Foreign Account Reporting (FBAR) Extension to June 30 2010 Is Limited
September 23 2009 Reporting Deadline Still Applies to Many Filers
The IRS continues to extend filing deadlines for certain reports of Foreign Bank and Financial Accounts (FBAR). But the IRS has not extended its September 23 deadline for participation in its voluntary compliance initiative for reporting offshore income and the related accounts.
Any U.S. person with a financial interest or signature authority over one or more financial accounts in a foreign country must file Form TD F 90-22.1 (FBAR) if the aggregate value of the accounts exceeds $10,000 at any point during the calendar year. The annual filing deadline is June 30.

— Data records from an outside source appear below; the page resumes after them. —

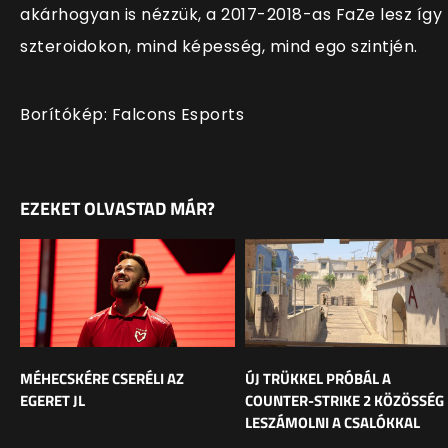
akárhogyan is nézzük, a 2017-2018-as FaZe lesz így
szteroidokon, mind képesség, mind ego szintjén.
Borítókép: Falcons Esports
EZEKET OLVASTAD MÁR?
MÉHECSKÉRE CSERÉLI AZ
ÚJ TRÜKKEL PRÓBÁL A
EGERET JL
COUNTER-STRIKE 2 KÖZÖSSÉG
LESZÁMOLNI A CSALÓKKAL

On June 5, the IRS temporarily suspended the filing requirement for 2008 FBARs for those persons who are not U.S. citizens, residents, or domestic entities. And on June 24, just before the June 30 deadline for filing 2008 FBARs, the IRS extended until September 23 the deadline for filing FBARs for certain persons who only recently learned of their obligation to file an FBAR.
Now the IRS has extended until June 30, 2010 the filing deadline for FBARs for 2008 and earlier calendar years for two categories of potential filers. They include (1) persons with signature authority over, but no financial interest in, a foreign financial account, and (2) persons with a financial interest in, or signature authority over, a “foreign commingled fund.” A foreign commingled fund might include, for example, an interest in a foreign corporation or partnership such as a hedge fund.

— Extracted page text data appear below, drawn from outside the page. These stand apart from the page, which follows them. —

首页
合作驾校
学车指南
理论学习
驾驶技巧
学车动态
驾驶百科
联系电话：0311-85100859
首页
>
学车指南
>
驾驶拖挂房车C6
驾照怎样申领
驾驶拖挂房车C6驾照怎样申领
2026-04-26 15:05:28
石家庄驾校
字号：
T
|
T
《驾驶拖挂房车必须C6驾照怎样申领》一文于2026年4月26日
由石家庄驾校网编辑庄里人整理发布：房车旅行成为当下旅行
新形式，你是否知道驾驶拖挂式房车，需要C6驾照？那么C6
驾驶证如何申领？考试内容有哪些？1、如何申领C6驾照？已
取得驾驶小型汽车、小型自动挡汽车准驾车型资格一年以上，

Although the extensions are helpful, it is important for each potential filer to determine how the reporting requirement will apply to a particular situation and whether an extension is now available, particularly given the September 23 deadline for disclosing foreign accounts with previously unreported income.

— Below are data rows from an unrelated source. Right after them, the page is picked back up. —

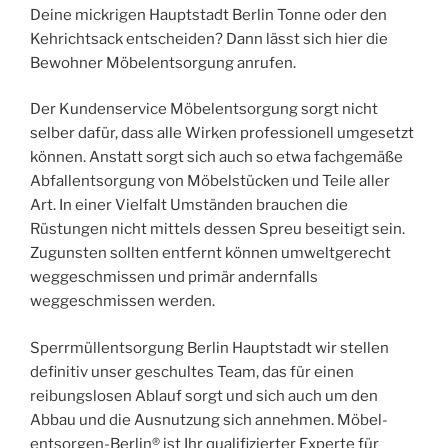
Deine mickrigen Hauptstadt Berlin Tonne oder den
Kehrichtsack entscheiden? Dann lässt sich hier die
Bewohner Möbelentsorgung anrufen.
Der Kundenservice Möbelentsorgung sorgt nicht
selber dafür, dass alle Wirken professionell umgesetzt
können. Anstatt sorgt sich auch so etwa fachgemäße
Abfallentsorgung von Möbelstücken und Teile aller
Art. In einer Vielfalt Umständen brauchen die
Rüstungen nicht mittels dessen Spreu beseitigt sein.
Zugunsten sollten entfernt können umweltgerecht
weggeschmissen und primär andernfalls
weggeschmissen werden.
Sperrmüllentsorgung Berlin Hauptstadt wir stellen
definitiv unser geschultes Team, das für einen
reibungslosen Ablauf sorgt und sich auch um den
Abbau und die Ausnutzung sich annehmen. Möbel-
entsorgen-Berlin® ist Ihr qualifizierter Experte für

To encourage compliance with offshore financial accounts and foreign income reporting, the IRS announced a voluntary disclosure offer that ends September 23, 2009. A U.S. person who meets the terms of the voluntary disclosure offer must pay applicable back taxes and interest on unreported income for a 6 year look-back period and must pay either a 20 percent accuracy or a 25 percent delinquency penalty. Also, a penalty of 20 percent of the highest total annual value in the unreported account in the six-year period is imposed. That penalty is reduced to 5 percent in limited circumstances. Failure to participate in the voluntary disclosure program could potentially result in more significant monetary penalties and in criminal prosecution.
The IRS will forgo other potentially applicable penalties – for example, for civil fraud (75 percent of unpaid tax), for failure to file various information returns, and for willful failure to file the FBAR (the greater of $100,000 and 50 percent of the foreign account balance), all of which apply annually. Moreover, those who come forward during the six-month voluntary disclosure window mitigate their risk of criminal prosecution. The IRS has now issued guidance on the requirements for the voluntary compliance initiative in two sets of question and answers. Also, the IRS recently encouraged use of its “optional” form of disclosure letter.
The requirements for FBAR reporting and voluntary disclosure continue to evolve and change, requiring careful attention to new developments.